Problem to solve: Please write out the line containing "ریسپکت پرایم تیپ ۲ – مدل ۱۴۰۴" and each line after it through the end of the data, exactly, and nothing else.

Exercise material:
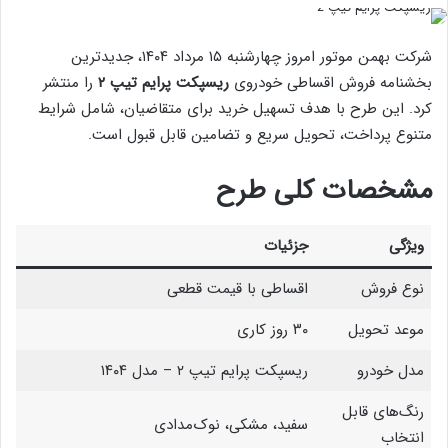
شرکت بهمن موتور امروز چهارشنبه ۱۵ مرداد ۱۴۰۴، جدیدترین
بخشنامه فروش اقساطی خودروی
ریسپکت پرایم تیپ ۲
را منتشر
کرد. این طرح با هدف تسهیل خرید برای متقاضیان، شامل شرایط
متنوع پرداخت، تحویل سریع و تضامین قابل قبول است.
مشخصات کلی طرح
ویژگی
جزئیات
نوع فروش
اقساطی با قیمت قطعی
موعد تحویل
۳۰ روز کاری
مدل خودرو
ریسپکت پرایم تیپ ۲ – مدل ۱۴۰۴
رنگ‌های قابل
سفید، مشکی، نوک‌مدادی
انتخاب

Response to the exercise:
ریسپکت پرایم تیپ ۲ – مدل ۱۴۰۴
رنگ‌های قابل
سفید، مشکی، نوک‌مدادی
انتخاب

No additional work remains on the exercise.